Work item:
Write the records below out again word for word, with the pictures removed.

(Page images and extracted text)
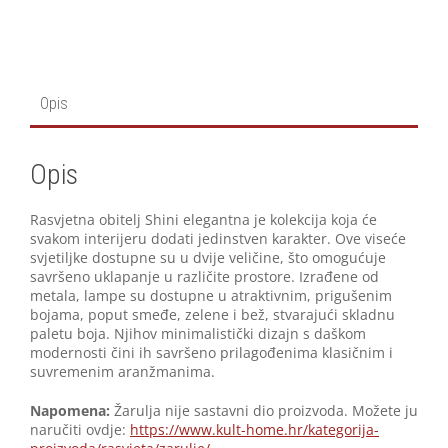
Opis
Opis
Rasvjetna obitelj Shini elegantna je kolekcija koja će
svakom interijeru dodati jedinstven karakter. Ove viseće
svjetiljke dostupne su u dvije veličine, što omogućuje
savršeno uklapanje u različite prostore. Izrađene od
metala, lampe su dostupne u atraktivnim, prigušenim
bojama, poput smeđe, zelene i bež, stvarajući skladnu
paletu boja. Njihov minimalistički dizajn s daškom
modernosti čini ih savršeno prilagođenima klasičnim i
suvremenim aranžmanima.
Napomena:
Žarulja nije sastavni dio proizvoda. Možete ju
naručiti ovdje:
https://www.kult-home.hr/kategorija-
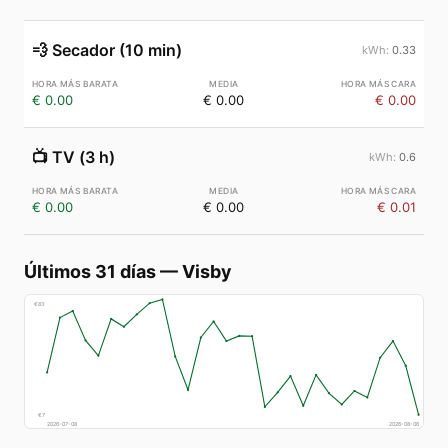
💨
Secador (10 min)
0.33
€ 0.00
€ 0.00
€ 0.00
📺
TV (3 h)
0.6
€ 0.00
€ 0.00
€ 0.01
Últimos 31 días
—
Visby
€
83
€
7
2026-07-08
2026-08-06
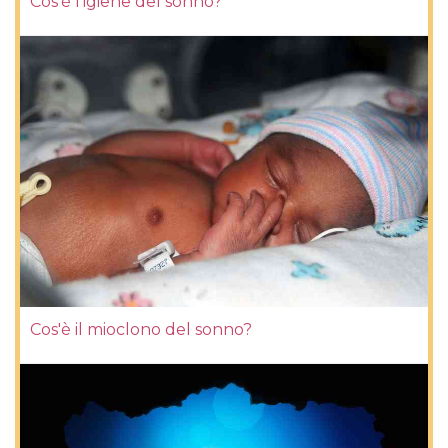
Cos'è l'igiene del sonno?
Cos'è il mioclono del sonno?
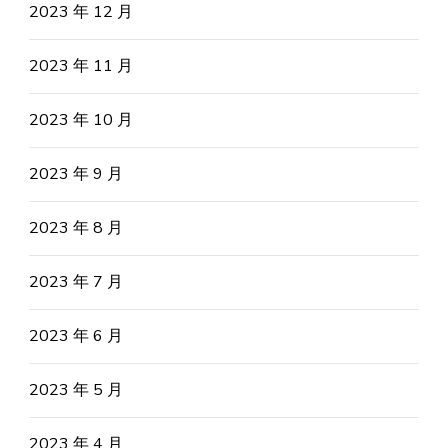
2023 年 12 月
2023 年 11 月
2023 年 10 月
2023 年 9 月
2023 年 8 月
2023 年 7 月
2023 年 6 月
2023 年 5 月
2023 年 4 月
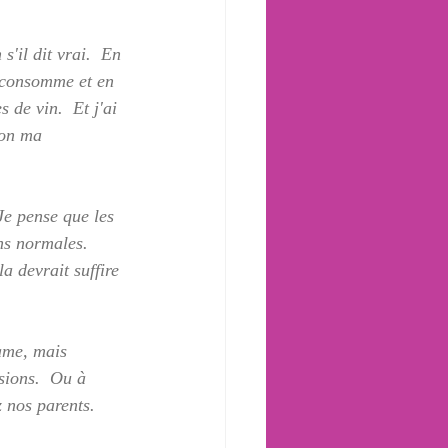
'il dit vrai.  En 
i consomme et en 
 de vin.  Et j'ai 
lon ma 
  
 Je pense que les 
ns normales.  
 devrait suffire 
ame, mais 
sions.  Ou à 
 nos parents.  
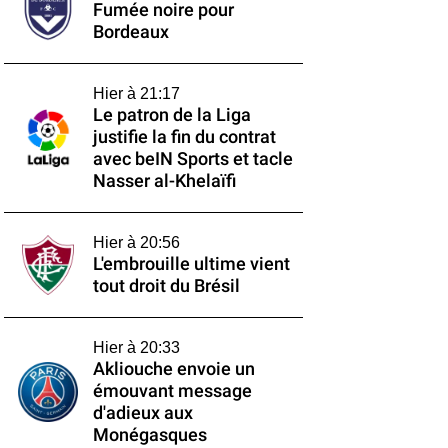
Fumée noire pour
Bordeaux
Hier à 21:17
Le patron de la Liga
justifie la fin du contrat
avec beIN Sports et tacle
Nasser al-Khelaïfi
Hier à 20:56
L'embrouille ultime vient
tout droit du Brésil
Hier à 20:33
Akliouche envoie un
émouvant message
d'adieux aux
Monégasques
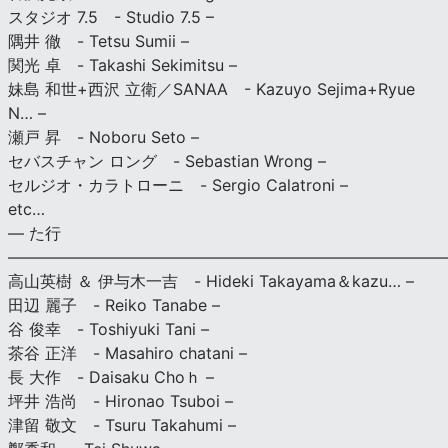
スタジオ 7.5 - Studio 7.5 –
隅井 徹 - Tetsu Sumii –
関光 卓 - Takashi Sekimitsu –
妹島 和世+西沢 立衛／SANAA - Kazuyo Sejima+Ryue
N… –
瀬戸 昇 - Noboru Seto –
セバスチャン ロング - Sebastian Wrong –
セルジオ・カラトローニ - Sergio Calatroni –
etc…
— た行
———————————————————————————
高山英樹 ＆ 伊与木一吉 - Hideki Takayama＆kazu… –
田辺 麗子 - Reiko Tanabe –
谷 俊幸 - Toshiyuki Tani –
茶谷 正洋 - Masahiro chatani –
長 大作 - Daisaku Choｈ –
坪井 浩尚 - Hironao Tsuboi –
津留 敬文 - Tsuru Takahumi –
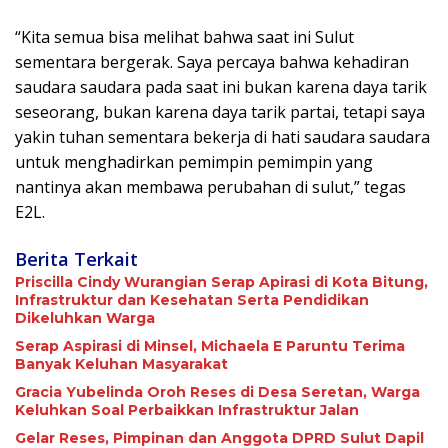
“Kita semua bisa melihat bahwa saat ini Sulut
sementara bergerak. Saya percaya bahwa kehadiran
saudara saudara pada saat ini bukan karena daya tarik
seseorang, bukan karena daya tarik partai, tetapi saya
yakin tuhan sementara bekerja di hati saudara saudara
untuk menghadirkan pemimpin pemimpin yang
nantinya akan membawa perubahan di sulut,” tegas
E2L.
Berita Terkait
Priscilla Cindy Wurangian Serap Apirasi di Kota Bitung,
Infrastruktur dan Kesehatan Serta Pendidikan
Dikeluhkan Warga
Serap Aspirasi di Minsel, Michaela E Paruntu Terima
Banyak Keluhan Masyarakat
Gracia Yubelinda Oroh Reses di Desa Seretan, Warga
Keluhkan Soal Perbaikkan Infrastruktur Jalan
Gelar Reses, Pimpinan dan Anggota DPRD Sulut Dapil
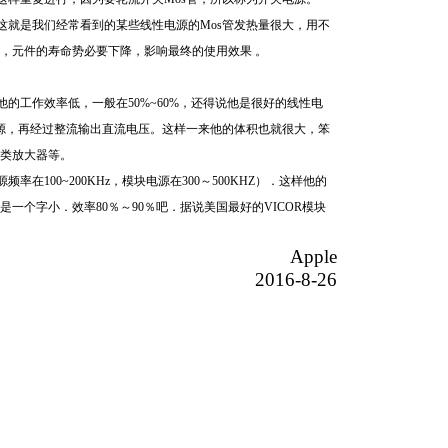
就是我们经常看到的某些线性电源的Mos管发热量很大，用不
，元件的寿命势必要下降，影响最终的使用效果 。
工作效率低，一般在50%~60%，还得说他是很好的线性电
源，再经过整流输出直流电压。这样一来他的体积也就很大，笨
类放大器等。
00~200KHz，模块电源在300～500KHZ）．这样他的
个字小．效率80％～90％吧．据说美国最好的VICOR模块
Apple
2016-8-26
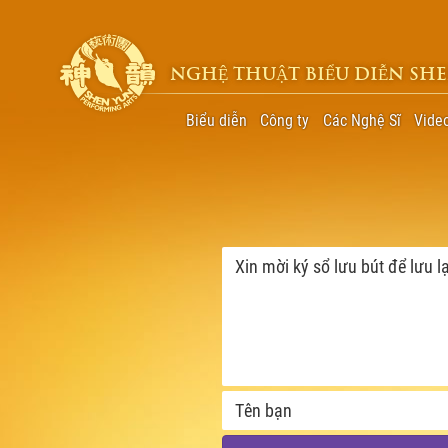
NGHỆ THUẬT BIỂU DIỄN SH
Biểu diễn
Công ty
Các Nghệ Sĩ
Vide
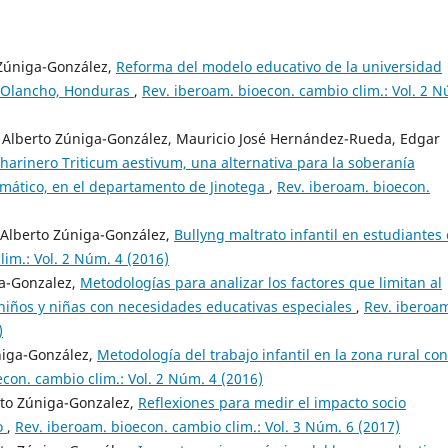
 Zúniga-González,
Reforma del modelo educativo de la universidad
, Olancho, Honduras
,
Rev. iberoam. bioecon. cambio clim.: Vol. 2 
 Alberto Zúniga-González, Mauricio José Hernández-Rueda, Edgar
 harinero Triticum aestivum, una alternativa para la soberanía
limático, en el departamento de Jinotega
,
Rev. iberoam. bioecon.
s Alberto Zúniga-González,
Bullyng maltrato infantil en estudiantes
lim.: Vol. 2 Núm. 4 (2016)
ga-Gonzalez,
Metodologías para analizar los factores que limitan al
s niños y niñas con necesidades educativas especiales
,
Rev. iberoa
)
niga-González,
Metodología del trabajo infantil en la zona rural con
con. cambio clim.: Vol. 2 Núm. 4 (2016)
rto Zúniga-Gonzalez,
Reflexiones para medir el impacto socio
o
,
Rev. iberoam. bioecon. cambio clim.: Vol. 3 Núm. 6 (2017)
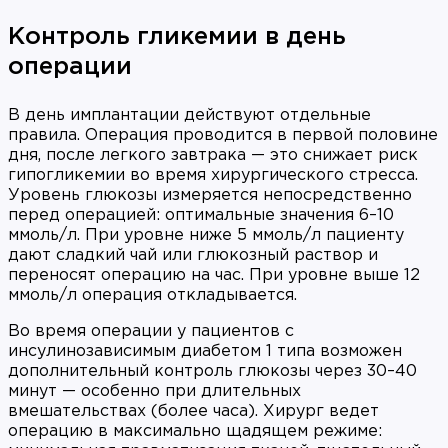
Контроль гликемии в день
операции
В день имплантации действуют отдельные
правила. Операция проводится в первой половине
дня, после легкого завтрака — это снижает риск
гипогликемии во время хирургического стресса.
Уровень глюкозы измеряется непосредственно
перед операцией: оптимальные значения 6–10
ммоль/л. При уровне ниже 5 ммоль/л пациенту
дают сладкий чай или глюкозный раствор и
переносят операцию на час. При уровне выше 12
ммоль/л операция откладывается.
Во время операции у пациентов с
инсулинозависимым диабетом 1 типа возможен
дополнительный контроль глюкозы через 30–40
минут — особенно при длительных
вмешательствах (более часа). Хирург ведет
операцию в максимально щадящем режиме:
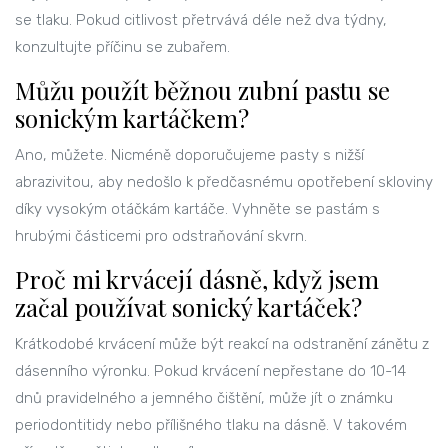
se tlaku. Pokud citlivost přetrvává déle než dva týdny,
konzultujte příčinu se zubařem.
Můžu použít běžnou zubní pastu se
sonickým kartáčkem?
Ano, můžete. Nicméně doporučujeme pasty s nižší
abrazivitou, aby nedošlo k předčasnému opotřebení skloviny
díky vysokým otáčkám kartáče. Vyhněte se pastám s
hrubými částicemi pro odstraňování skvrn.
Proč mi krvácejí dásně, když jsem
začal používat sonický kartáček?
Krátkodobé krvácení může být reakcí na odstranění zánětu z
dásenního výronku. Pokud krvácení nepřestane do 10-14
dnů pravidelného a jemného čištění, může jít o známku
periodontitidy nebo přílišného tlaku na dásně. V takovém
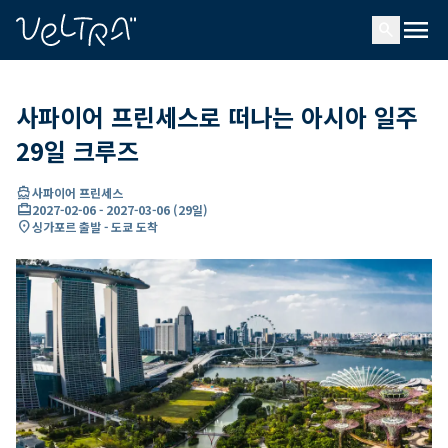
ading...
딩
menu
…
search
사파이어 프린세스로 떠나는 아시아 일주
29일 크루즈
directions_boat
사파이어 프린세스
card_travel
2027-02-06
-
2027-03-06
(
29일
)
location_on
싱가포르 출발 - 도쿄 도착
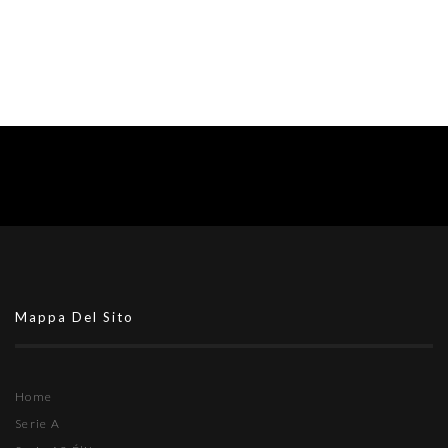
Mappa Del Sito
Home
Serie A
Serie A2 Élite
Serie A2
Serie B
Femminile
Serie C1
Serie C2
Serie D
Giovanili
Vari
Tornei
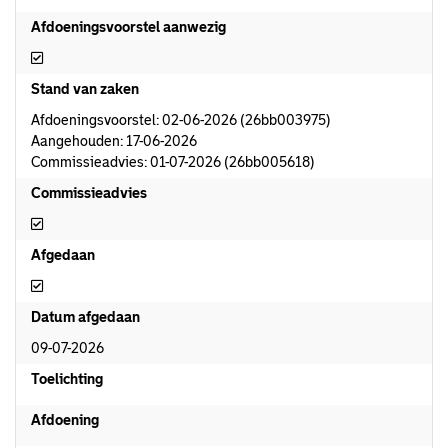
Afdoeningsvoorstel aanwezig
Afdoeningsvoorstel aanwezig
Stand van zaken
Afdoeningsvoorstel: 02-06-2026 (26bb003975)
Aangehouden: 17-06-2026
Commissieadvies: 01-07-2026 (26bb005618)
Commissieadvies
Commissieadvies
Afgedaan
Afgedaan
Datum afgedaan
09-07-2026
Toelichting
Afdoening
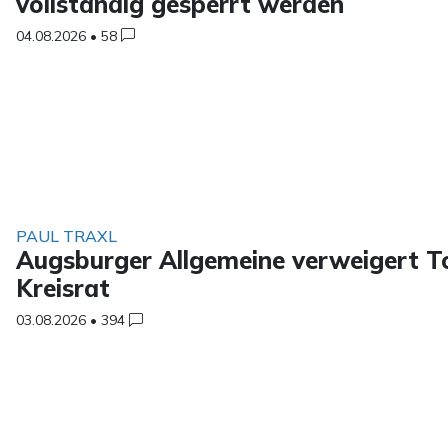
vollständig gesperrt werden
04.08.2026
•
58
PAUL TRAXL
Augsburger Allgemeine verweigert T
Kreisrat
03.08.2026
•
394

Result of the task:
Opis
Opis
Rasvjetna obitelj Shini elegantna je kolekcija koja će
svakom interijeru dodati jedinstven karakter. Ove viseće
svjetiljke dostupne su u dvije veličine, što omogućuje
savršeno uklapanje u različite prostore. Izrađene od
metala, lampe su dostupne u atraktivnim, prigušenim
bojama, poput smeđe, zelene i bež, stvarajući skladnu
paletu boja. Njihov minimalistički dizajn s daškom
modernosti čini ih savršeno prilagođenima klasičnim i
suvremenim aranžmanima.
Napomena:
Žarulja nije sastavni dio proizvoda. Možete ju
naručiti ovdje:
https://www.kult-home.hr/kategorija-
💨
Secador (10 min)
0.33
€ 0.00
€ 0.00
€ 0.00
📺
TV (3 h)
0.6
€ 0.00
€ 0.00
€ 0.01
Últimos 31 días
—
Visby
€
83
€
7
2026-07-08
2026-08-06
Cos'è l'igiene del sonno?
Cos'è il mioclono del sonno?
2023 年 12 月
2023 年 11 月
2023 年 10 月
2023 年 9 月
2023 年 8 月
2023 年 7 月
2023 年 6 月
2023 年 5 月
2023 年 4 月
'il dit vrai.  En 
i consomme et en 
 de vin.  Et j'ai 
lon ma 
  
 Je pense que les 
ns normales.  
 devrait suffire 
ame, mais 
sions.  Ou à 
 nos parents.  
Fumée noire pour
Bordeaux
Hier à 21:17
Le patron de la Liga
justifie la fin du contrat
avec beIN Sports et tacle
Nasser al-Khelaïfi
Hier à 20:56
L'embrouille ultime vient
tout droit du Brésil
Hier à 20:33
Akliouche envoie un
émouvant message
d'adieux aux
Monégasques
スタジオ 7.5 - Studio 7.5 –
隅井 徹 - Tetsu Sumii –
関光 卓 - Takashi Sekimitsu –
妹島 和世+西沢 立衛／SANAA - Kazuyo Sejima+Ryue
N… –
瀬戸 昇 - Noboru Seto –
セバスチャン ロング - Sebastian Wrong –
セルジオ・カラトローニ - Sergio Calatroni –
etc…
— た行
———————————————————————————
高山英樹 ＆ 伊与木一吉 - Hideki Takayama＆kazu… –
田辺 麗子 - Reiko Tanabe –
谷 俊幸 - Toshiyuki Tani –
茶谷 正洋 - Masahiro chatani –
長 大作 - Daisaku Choｈ –
坪井 浩尚 - Hironao Tsuboi –
津留 敬文 - Tsuru Takahumi –
“Kita semua bisa melihat bahwa saat ini Sulut
sementara bergerak. Saya percaya bahwa kehadiran
saudara saudara pada saat ini bukan karena daya tarik
seseorang, bukan karena daya tarik partai, tetapi saya
yakin tuhan sementara bekerja di hati saudara saudara
untuk menghadirkan pemimpin pemimpin yang
nantinya akan membawa perubahan di sulut,” tegas
E2L.
Berita Terkait
Priscilla Cindy Wurangian Serap Apirasi di Kota Bitung,
Infrastruktur dan Kesehatan Serta Pendidikan
Dikeluhkan Warga
Serap Aspirasi di Minsel, Michaela E Paruntu Terima
Banyak Keluhan Masyarakat
Gracia Yubelinda Oroh Reses di Desa Seretan, Warga
Keluhkan Soal Perbaikkan Infrastruktur Jalan
Gelar Reses, Pimpinan dan Anggota DPRD Sulut Dapil
就是我们经常看到的某些线性电源的Mos管发热量很大，用不
，元件的寿命势必要下降，影响最终的使用效果 。
工作效率低，一般在50%~60%，还得说他是很好的线性电
源，再经过整流输出直流电压。这样一来他的体积也就很大，笨
类放大器等。
00~200KHz，模块电源在300～500KHZ）．这样他的
个字小．效率80％～90％吧．据说美国最好的VICOR模块
Apple
2016-8-26
NGHỆ THUẬT BIỂU DIỄN SH
Biểu diễn
Công ty
Các Nghệ Sĩ
Vide
 Zúniga-González,
Reforma del modelo educativo de la universidad
, Olancho, Honduras
,
Rev. iberoam. bioecon. cambio clim.: Vol. 2 
 Alberto Zúniga-González, Mauricio José Hernández-Rueda, Edgar
 harinero Triticum aestivum, una alternativa para la soberanía
limático, en el departamento de Jinotega
,
Rev. iberoam. bioecon.
s Alberto Zúniga-González,
Bullyng maltrato infantil en estudiantes
lim.: Vol. 2 Núm. 4 (2016)
ga-Gonzalez,
Metodologías para analizar los factores que limitan al
s niños y niñas con necesidades educativas especiales
,
Rev. iberoa
)
niga-González,
Metodología del trabajo infantil en la zona rural con
con. cambio clim.: Vol. 2 Núm. 4 (2016)
rto Zúniga-Gonzalez,
Reflexiones para medir el impacto socio
o
,
Rev. iberoam. bioecon. cambio clim.: Vol. 3 Núm. 6 (2017)
Контроль гликемии в день
операции
В день имплантации действуют отдельные
правила. Операция проводится в первой половине
дня, после легкого завтрака — это снижает риск
гипогликемии во время хирургического стресса.
Уровень глюкозы измеряется непосредственно
перед операцией: оптимальные значения 6–10
ммоль/л. При уровне ниже 5 ммоль/л пациенту
дают сладкий чай или глюкозный раствор и
переносят операцию на час. При уровне выше 12
ммоль/л операция откладывается.
Во время операции у пациентов с
инсулинозависимым диабетом 1 типа возможен
дополнительный контроль глюкозы через 30–40
минут — особенно при длительных
вмешательствах (более часа). Хирург ведет
операцию в максимально щадящем режиме:
se tlaku. Pokud citlivost přetrvává déle než dva týdny,
konzultujte příčinu se zubařem.
Můžu použít běžnou zubní pastu se
sonickým kartáčkem?
Ano, můžete. Nicméně doporučujeme pasty s nižší
abrazivitou, aby nedošlo k předčasnému opotřebení skloviny
díky vysokým otáčkám kartáče. Vyhněte se pastám s
hrubými částicemi pro odstraňování skvrn.
Proč mi krvácejí dásně, když jsem
začal používat sonický kartáček?
Krátkodobé krvácení může být reakcí na odstranění zánětu z
dásenního výronku. Pokud krvácení nepřestane do 10-14
dnů pravidelného a jemného čištění, může jít o známku
periodontitidy nebo přílišného tlaku na dásně. V takovém
ading...
딩
menu
…
search
사파이어 프린세스로 떠나는 아시아 일주
29일 크루즈
directions_boat
사파이어 프린세스
card_travel
2027-02-06
-
2027-03-06
(
29일
)
location_on
싱가포르 출발 - 도쿄 도착
Mappa Del Sito
Home
Serie A
Serie A2 Élite
Serie A2
Serie B
Femminile
Serie C1
Serie C2
Serie D
Giovanili
Vari
Tornei
Afdoeningsvoorstel aanwezig
Afdoeningsvoorstel aanwezig
Stand van zaken
Afdoeningsvoorstel: 02-06-2026 (26bb003975)
Aangehouden: 17-06-2026
Commissieadvies: 01-07-2026 (26bb005618)
Commissieadvies
Commissieadvies
Afgedaan
Afgedaan
Datum afgedaan
09-07-2026
Toelichting
Afdoening
vollständig gesperrt werden
04.08.2026
•
58
PAUL TRAXL
Augsburger Allgemeine verweigert T
Kreisrat
03.08.2026
•
394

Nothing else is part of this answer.